Although Genette's taxonomy of transtextuality deals with literary texts, it can also be employed to analyze interarts relations. Towards the end of Palimpsests, he claims that his literary taxonomy can be applied to the practices of art in the second degree or "hyperesthetics." (Although Genette, like the eighteenth-century German playwright and drama theorist Lessing, claims that each type of art has its own rules.) As will be demonstrated, Genette's terminology enables one to characterize and systematize some of the relationships between the arts.

The Theories of Culls; and Genette: Applications

If Genette's terms enable one to classify the nature of inter-textual relations, Culler offers a broader scope: his schema of influence and intertextuality as opposite ends of a spectrum clearly provides one pragmatic and flexible framework for discussing these two opposing, but (apparently) not mutually exclusive views. Influence (and Genette's hyptertextuality) refers to a finite, dyadic intertextuality and suggests specific source(s) for a text and authorial intention. The anonymous, infinite intertextuality of Barthes and Kristeva, on the other hand, encompasses the cultural, historical, or political discourses, codes, or texts that an artist may deliberately employ or that implicitly exist within a work.
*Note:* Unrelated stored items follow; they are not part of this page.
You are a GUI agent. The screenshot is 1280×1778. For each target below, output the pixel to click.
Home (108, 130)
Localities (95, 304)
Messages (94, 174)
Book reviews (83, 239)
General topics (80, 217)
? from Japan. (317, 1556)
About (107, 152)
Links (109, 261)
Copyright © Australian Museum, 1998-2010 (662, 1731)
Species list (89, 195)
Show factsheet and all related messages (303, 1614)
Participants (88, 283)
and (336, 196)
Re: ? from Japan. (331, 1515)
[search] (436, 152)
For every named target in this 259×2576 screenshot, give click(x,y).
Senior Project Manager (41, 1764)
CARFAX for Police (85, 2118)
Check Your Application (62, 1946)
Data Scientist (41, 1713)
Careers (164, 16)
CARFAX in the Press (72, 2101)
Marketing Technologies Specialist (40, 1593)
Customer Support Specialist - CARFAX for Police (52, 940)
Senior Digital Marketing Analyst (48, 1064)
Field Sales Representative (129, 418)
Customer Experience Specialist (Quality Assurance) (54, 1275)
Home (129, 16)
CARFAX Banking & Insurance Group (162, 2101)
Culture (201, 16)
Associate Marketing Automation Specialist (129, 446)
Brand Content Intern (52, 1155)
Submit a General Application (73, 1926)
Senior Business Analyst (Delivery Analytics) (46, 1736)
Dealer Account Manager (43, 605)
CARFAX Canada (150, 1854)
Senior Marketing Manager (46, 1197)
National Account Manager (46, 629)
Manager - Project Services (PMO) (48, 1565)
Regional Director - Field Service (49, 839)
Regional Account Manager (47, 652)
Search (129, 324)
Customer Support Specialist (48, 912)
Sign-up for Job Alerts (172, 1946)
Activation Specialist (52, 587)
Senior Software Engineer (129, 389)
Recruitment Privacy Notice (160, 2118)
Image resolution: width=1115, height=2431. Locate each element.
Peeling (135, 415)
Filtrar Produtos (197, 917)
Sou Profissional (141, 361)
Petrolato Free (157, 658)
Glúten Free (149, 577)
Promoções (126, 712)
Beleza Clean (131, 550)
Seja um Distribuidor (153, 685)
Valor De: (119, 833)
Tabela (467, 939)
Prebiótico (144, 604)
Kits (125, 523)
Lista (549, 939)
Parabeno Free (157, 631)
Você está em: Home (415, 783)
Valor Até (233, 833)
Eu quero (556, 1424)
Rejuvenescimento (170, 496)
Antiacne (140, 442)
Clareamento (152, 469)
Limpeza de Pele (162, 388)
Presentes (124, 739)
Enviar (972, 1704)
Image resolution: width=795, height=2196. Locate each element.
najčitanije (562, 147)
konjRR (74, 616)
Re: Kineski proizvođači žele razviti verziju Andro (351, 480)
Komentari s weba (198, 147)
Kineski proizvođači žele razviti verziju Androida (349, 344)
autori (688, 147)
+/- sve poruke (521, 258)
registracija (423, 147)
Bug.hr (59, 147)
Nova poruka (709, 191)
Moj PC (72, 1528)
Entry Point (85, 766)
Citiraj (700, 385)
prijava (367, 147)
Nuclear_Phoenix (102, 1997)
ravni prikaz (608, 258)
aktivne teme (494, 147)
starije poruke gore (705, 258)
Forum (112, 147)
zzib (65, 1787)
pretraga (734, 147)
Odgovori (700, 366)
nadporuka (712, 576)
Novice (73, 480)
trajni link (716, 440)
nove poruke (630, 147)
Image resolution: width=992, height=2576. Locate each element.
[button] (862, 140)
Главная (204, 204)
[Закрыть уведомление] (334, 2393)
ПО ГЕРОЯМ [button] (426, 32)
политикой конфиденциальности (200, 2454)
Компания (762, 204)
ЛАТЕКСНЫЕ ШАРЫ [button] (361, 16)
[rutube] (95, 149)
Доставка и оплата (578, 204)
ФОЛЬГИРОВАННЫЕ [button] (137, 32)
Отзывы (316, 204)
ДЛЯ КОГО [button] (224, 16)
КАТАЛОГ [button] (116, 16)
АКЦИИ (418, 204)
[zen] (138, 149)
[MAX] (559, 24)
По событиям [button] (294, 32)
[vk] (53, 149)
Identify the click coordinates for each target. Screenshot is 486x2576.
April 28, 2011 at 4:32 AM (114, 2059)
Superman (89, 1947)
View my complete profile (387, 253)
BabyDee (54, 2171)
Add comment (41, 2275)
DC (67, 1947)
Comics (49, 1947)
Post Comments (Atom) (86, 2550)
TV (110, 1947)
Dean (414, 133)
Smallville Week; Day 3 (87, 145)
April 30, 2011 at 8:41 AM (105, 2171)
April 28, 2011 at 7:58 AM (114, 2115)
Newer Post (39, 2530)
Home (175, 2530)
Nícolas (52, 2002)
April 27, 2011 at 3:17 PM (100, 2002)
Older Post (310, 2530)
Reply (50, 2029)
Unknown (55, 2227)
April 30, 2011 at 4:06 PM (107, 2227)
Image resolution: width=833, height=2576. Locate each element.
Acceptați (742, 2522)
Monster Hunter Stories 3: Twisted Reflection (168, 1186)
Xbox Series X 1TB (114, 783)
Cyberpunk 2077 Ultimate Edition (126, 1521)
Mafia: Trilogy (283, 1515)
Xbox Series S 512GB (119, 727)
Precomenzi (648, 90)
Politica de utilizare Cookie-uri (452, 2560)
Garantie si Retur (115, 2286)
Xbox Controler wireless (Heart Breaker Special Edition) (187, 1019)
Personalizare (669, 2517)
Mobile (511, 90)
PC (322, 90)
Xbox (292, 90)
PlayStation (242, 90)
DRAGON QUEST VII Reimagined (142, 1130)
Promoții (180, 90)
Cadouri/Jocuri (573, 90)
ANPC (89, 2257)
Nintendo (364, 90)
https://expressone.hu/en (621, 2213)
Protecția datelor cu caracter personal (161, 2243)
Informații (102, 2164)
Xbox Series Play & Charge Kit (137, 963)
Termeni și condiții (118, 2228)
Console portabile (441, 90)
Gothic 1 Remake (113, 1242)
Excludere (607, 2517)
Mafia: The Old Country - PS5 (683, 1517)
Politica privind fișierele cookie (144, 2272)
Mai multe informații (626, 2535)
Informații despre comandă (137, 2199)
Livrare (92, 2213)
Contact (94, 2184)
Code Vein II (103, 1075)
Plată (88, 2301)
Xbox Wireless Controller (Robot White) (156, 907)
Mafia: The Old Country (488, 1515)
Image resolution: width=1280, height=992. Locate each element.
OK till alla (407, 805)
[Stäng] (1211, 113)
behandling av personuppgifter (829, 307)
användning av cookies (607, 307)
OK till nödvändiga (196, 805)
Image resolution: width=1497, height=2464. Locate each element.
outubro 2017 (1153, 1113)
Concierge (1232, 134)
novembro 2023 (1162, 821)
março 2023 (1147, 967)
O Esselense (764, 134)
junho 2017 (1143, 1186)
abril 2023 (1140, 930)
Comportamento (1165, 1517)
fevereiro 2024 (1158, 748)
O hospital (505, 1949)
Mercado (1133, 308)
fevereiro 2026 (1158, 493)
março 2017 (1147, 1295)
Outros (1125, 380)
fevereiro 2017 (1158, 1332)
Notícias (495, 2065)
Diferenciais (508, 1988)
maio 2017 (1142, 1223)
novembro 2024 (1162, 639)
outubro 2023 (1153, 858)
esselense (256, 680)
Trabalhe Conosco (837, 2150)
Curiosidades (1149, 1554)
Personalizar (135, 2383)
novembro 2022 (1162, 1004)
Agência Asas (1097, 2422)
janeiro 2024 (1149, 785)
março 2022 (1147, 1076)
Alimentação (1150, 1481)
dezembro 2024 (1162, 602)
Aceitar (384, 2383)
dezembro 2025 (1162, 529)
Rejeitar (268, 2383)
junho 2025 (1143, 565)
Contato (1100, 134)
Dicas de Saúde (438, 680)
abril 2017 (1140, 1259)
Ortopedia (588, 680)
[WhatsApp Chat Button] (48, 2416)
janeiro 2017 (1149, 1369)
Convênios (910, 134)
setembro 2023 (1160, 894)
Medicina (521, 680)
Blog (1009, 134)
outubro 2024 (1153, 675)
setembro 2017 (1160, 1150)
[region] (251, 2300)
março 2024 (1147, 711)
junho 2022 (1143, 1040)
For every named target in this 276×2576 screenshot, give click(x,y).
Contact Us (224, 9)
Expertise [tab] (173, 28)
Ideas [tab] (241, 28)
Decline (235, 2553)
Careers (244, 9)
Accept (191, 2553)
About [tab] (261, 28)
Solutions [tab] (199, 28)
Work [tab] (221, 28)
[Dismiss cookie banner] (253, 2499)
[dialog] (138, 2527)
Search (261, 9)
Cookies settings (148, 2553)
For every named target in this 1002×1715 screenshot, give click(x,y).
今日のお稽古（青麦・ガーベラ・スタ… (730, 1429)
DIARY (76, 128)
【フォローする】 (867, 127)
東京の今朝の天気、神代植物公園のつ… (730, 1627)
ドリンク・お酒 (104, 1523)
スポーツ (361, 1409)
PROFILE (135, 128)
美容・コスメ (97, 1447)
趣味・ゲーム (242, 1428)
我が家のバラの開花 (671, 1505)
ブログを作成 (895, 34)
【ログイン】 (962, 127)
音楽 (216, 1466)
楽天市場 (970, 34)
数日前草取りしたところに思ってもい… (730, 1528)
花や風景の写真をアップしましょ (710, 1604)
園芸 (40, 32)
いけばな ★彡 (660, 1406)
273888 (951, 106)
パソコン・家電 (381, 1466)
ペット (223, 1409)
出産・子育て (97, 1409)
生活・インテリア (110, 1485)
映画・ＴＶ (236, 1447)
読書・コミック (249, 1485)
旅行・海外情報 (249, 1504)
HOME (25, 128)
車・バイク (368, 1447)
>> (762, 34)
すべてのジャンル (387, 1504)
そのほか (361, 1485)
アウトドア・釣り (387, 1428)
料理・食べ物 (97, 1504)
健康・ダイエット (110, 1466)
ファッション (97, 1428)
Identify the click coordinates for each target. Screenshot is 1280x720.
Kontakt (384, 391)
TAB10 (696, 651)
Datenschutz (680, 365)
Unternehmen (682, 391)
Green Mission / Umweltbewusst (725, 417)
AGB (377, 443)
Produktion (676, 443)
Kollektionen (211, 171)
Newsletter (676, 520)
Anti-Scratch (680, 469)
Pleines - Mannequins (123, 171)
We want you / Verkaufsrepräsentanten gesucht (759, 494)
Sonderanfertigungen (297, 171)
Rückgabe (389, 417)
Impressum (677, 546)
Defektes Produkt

The two introductory essays on Plath's poems serve as prime examples of the two extreme ends of Culler's spectrum. In "Sylvia Plath's Transformations of Modernist Paintings," Sherry Lutz Zivley traces how particular paintings serve as sources for a dozen of Plath's poems, a clear case of influence/inspiration. The term intertextuality, however, seems more appropriate in Marsha Bryant's discussion of Plath's revisions of common concepts of fifties consumerism and advertising's ideal images of domestic life in "Plath, Domesticity and the Art of Advertising." The latter illustrates the intermingling of cultural codes with individual discourse. In particular, Plath weaves into the fabric of her poems the discourse of American consumer culture from mainstream images in popular women's magazines and in television advertising that depict secular myths regarding the housewife's role. Bryant states that the rhetoric, images, and mythologies of American advertising helped to shape Plath's own ambivalent construction of domesticity and female agency, which go beyond the stance of parody and satire. Her poems depict domestic woman's complex position in a consumer culture and both reinforce and question 1950s social codes regarding gender roles and power in relationships.